2	Low	Significant injuries or illnesses are possible (e.g., sprains, bruises, lacerations and events needing medical care). Damage to property or process.
3	Medium	Temporary disability is possible (e.g., fractures, finger amputation). Lost workdays due to injury or illness; substantial damage or loss of property or process.
4	High	Permanent disability is possible (e.g., significant loss of movement, loss of limb, sight or hearing)
5	Major	Causing death to one or more people. Loss or damage is such that it could cause serious business disruption (e.g., major fire, explosion or structural damage).

The Hierarchy of Controls for Job Safety

The hierarchy of controls is a structured approach that prioritizes the most effective safety measures at the top and gradually progresses to less effective measures. This hierarchy is crucial for managing workplace hazards, with the goal of reducing risks to the lowest possible level. The hierarchy is composed of five levels: elimination, substitution, engineering controls, administrative controls and PPE.

Intelex Vice President of Health and Safety, Scott Gaddis, describes it as a simple-to-understand process that’s useful in gauging the control appetite of an organization. It should serve as an overarching methodology for how to deliver the right level of program control for job safety and job hazard management.

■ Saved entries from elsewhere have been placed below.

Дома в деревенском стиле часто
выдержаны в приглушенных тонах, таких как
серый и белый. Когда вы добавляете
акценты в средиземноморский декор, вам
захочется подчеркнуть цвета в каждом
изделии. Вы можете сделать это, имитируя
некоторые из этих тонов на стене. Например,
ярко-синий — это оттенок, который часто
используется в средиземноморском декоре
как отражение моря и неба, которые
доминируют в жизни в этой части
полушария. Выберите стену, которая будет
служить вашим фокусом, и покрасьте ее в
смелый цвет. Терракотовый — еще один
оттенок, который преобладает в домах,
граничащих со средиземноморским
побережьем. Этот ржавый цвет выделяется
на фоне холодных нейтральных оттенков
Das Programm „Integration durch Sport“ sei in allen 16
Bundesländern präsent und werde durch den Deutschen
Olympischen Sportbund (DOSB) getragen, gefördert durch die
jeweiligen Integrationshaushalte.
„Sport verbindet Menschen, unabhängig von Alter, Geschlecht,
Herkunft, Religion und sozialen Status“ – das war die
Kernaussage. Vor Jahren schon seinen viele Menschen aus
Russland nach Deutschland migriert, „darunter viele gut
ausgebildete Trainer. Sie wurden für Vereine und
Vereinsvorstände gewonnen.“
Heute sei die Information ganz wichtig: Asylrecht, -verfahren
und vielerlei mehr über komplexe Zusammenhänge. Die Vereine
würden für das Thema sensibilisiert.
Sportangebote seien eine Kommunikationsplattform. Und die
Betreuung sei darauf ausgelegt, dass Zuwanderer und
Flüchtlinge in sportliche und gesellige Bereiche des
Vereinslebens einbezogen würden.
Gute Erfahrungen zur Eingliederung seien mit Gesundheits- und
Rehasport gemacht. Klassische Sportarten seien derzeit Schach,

An example from Gaddis’s report, Walking-Working Surfaces and Pedestrian Safety, offers a methodology for creating a control hierarchy – in this case for walking-working surfaces risks – and highlights the most effective controls, emphasizes engineering solutions, reveals administrative controls and the necessary reliance on personal protective equipment (see below).

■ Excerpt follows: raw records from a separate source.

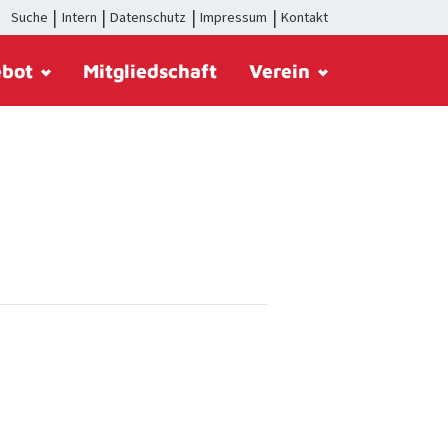
Suche
Intern
Datenschutz
Impressum
Kontakt
ebot
Mitgliedschaft
Verein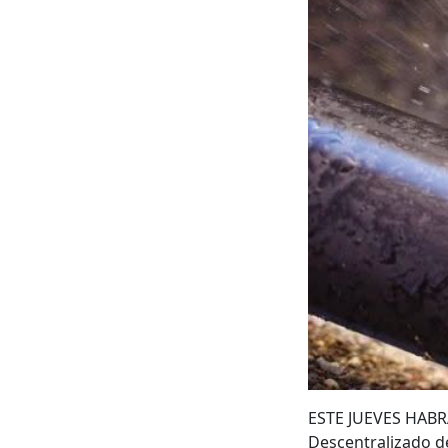
ESTE JUEVES HABR
Descentralizado de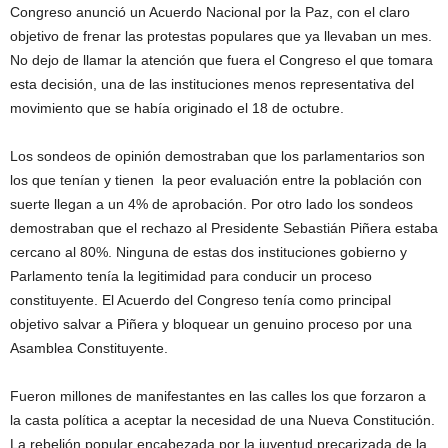
Congreso anunció un Acuerdo Nacional por la Paz, con el claro
objetivo de frenar las protestas populares que ya llevaban un mes.
No dejo de llamar la atención que fuera el Congreso el que tomara
esta decisión, una de las instituciones menos representativa del
movimiento que se había originado el 18 de octubre.
Los sondeos de opinión demostraban que los parlamentarios son
los que tenían y tienen la peor evaluación entre la población con
suerte llegan a un 4% de aprobación. Por otro lado los sondeos
demostraban que el rechazo al Presidente Sebastián Piñera estaba
cercano al 80%. Ninguna de estas dos instituciones gobierno y
Parlamento tenía la legitimidad para conducir un proceso
constituyente. El Acuerdo del Congreso tenía como principal
objetivo salvar a Piñera y bloquear un genuino proceso por una
Asamblea Constituyente.
Fueron millones de manifestantes en las calles los que forzaron a
la casta política a aceptar la necesidad de una Nueva Constitución.
La rebelión popular encabezada por la juventud precarizada de la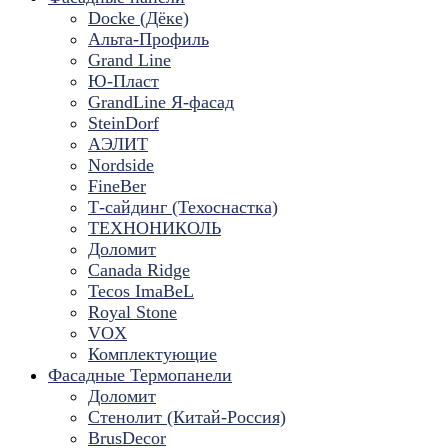
Docke (Дёке)
Альта-Профиль
Grand Line
Ю-Пласт
GrandLine Я-фасад
SteinDorf
АЭЛИТ
Nordside
FineBer
Т-сайдинг (Техоснастка)
ТЕХНОНИКОЛЬ
Доломит
Canada Ridge
Tecos ImaBeL
Royal Stone
VOX
Комплектующие
Фасадные Термопанели
Доломит
Стенолит (Китай-Россия)
BrusDecor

Ranking	Control	Control Feature	Example of Control
Most effective	Elimination	Completely eliminate the hazard	– Removing a hazardous chemical entirely from a manufacturing process and replacing it with a non-hazardous one.
	Substitution	Reduce a hazardous situation, component, material, and/or piece of equipment that does not have the same level of hazard. Substitution often requires significant changes and can be difficult to implement.	– Install slip-resistant flooring – Improve material handling practices to reduce personnel movement outside localized workspace.
	Engineering	Isolate people from an identified hazard or risk. While this control is viewed not as protection as elimination or substitution, this focus still controls exposure at the source of the hazard.	-Install guard barriers to separate pedestrians and material handling equipment. – Stop contamination from getting to the walking-working surface. – Improve illumination in walking areas.
	Administrative	Take steps to follow and support safe work practices by altering the way workers perform their work and reduce risks they have on the job.	– Update safety policies, rules, supervision, schedules and training.
Least effective	PPE	Protection worn by a worker for protection or to reduce loss threshold from a hazard.	– Slip-resistant footwear – Cut-resistant gloves – High-viz clothing

Conclusion

Effective risk management is not just about meeting regulatory requirements—it’s about proactively safeguarding the well-being of workers by anticipating and mitigating potential hazards. Through the strategic use of leading vs lagging indicators, risk matrices and the control of hierarchies, organizations can move beyond reactive measures and create safer work environments. By overcoming challenges in data collection and leveraging predictive modeling, businesses can identify risks before they materialize, ensuring that prevention strategies are both targeted and effective.

Ultimately, the goal is to build a comprehensive safety strategy that not only addresses existing hazards but also continuously improves processes to prevent future incidents. As the workplace evolves, so too must our approach to risk management, embracing both traditional methodologies and innovative technologies to protect the most asset of any organization—its people.